(Stored data Opens)

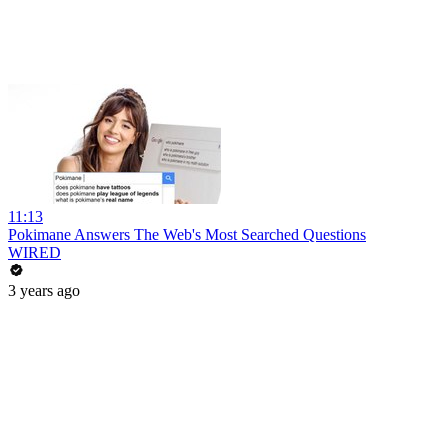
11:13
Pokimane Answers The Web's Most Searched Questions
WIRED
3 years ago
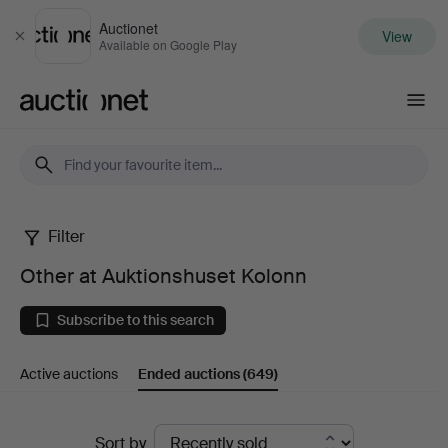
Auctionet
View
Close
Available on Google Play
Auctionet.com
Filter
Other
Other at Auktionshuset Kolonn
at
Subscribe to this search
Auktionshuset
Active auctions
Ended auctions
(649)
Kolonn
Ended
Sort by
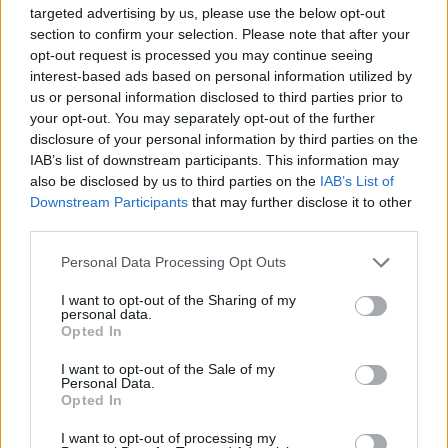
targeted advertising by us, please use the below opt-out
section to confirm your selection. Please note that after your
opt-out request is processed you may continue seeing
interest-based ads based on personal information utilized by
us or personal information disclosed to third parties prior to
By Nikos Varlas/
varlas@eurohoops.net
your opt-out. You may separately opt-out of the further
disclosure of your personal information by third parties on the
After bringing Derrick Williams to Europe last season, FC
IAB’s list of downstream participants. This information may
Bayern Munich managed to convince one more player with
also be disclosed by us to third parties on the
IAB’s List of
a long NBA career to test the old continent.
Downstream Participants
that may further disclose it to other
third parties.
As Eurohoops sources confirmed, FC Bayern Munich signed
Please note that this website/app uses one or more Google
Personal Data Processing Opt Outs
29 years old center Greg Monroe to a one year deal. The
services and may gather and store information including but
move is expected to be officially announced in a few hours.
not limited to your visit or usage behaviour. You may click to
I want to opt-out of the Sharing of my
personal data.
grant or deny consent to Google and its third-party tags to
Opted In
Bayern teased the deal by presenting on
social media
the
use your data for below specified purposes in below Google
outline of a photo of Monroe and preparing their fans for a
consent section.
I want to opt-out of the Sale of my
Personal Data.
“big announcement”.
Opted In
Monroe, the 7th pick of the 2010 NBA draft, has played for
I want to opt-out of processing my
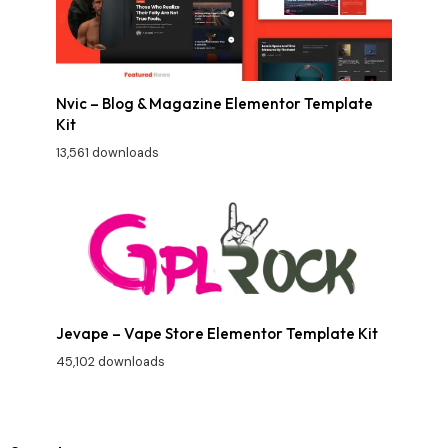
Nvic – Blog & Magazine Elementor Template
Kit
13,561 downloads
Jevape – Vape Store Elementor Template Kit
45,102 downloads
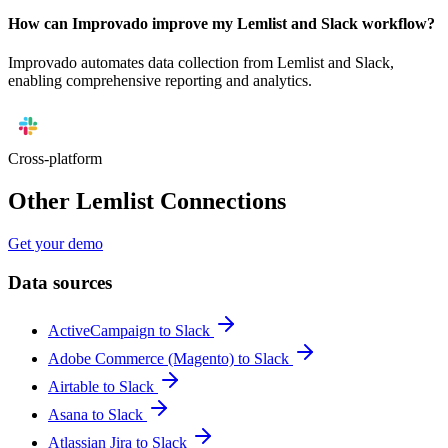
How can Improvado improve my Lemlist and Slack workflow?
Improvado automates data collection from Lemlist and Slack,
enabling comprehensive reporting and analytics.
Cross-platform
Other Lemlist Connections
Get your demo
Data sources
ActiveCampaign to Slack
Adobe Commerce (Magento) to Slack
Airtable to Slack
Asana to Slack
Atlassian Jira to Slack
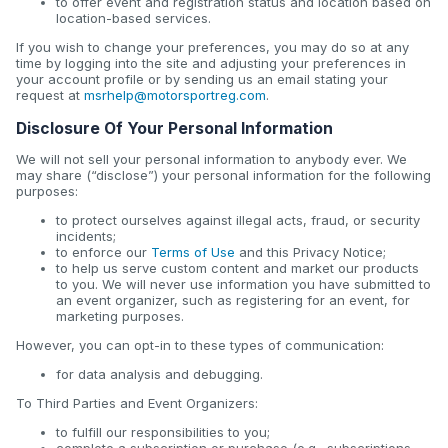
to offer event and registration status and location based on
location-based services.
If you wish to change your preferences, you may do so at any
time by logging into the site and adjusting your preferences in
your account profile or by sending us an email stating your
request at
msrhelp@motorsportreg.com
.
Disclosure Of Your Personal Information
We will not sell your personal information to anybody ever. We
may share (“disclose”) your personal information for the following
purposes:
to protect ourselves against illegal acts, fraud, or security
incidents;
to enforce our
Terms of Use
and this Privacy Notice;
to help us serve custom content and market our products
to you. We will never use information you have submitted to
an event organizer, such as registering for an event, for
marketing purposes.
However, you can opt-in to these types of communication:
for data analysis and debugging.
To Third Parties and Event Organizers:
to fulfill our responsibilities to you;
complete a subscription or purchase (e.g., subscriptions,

(Stored data Closes)

What to do: Repeat the lines from the one containing "to help us serve" through the end of the listing, exactly and without any other lines; both ends are included.

Exercise answer:
to help us serve custom content and market our products
to you. We will never use information you have submitted to
an event organizer, such as registering for an event, for
marketing purposes.
However, you can opt-in to these types of communication:
for data analysis and debugging.
To Third Parties and Event Organizers:
to fulfill our responsibilities to you;
complete a subscription or purchase (e.g., subscriptions,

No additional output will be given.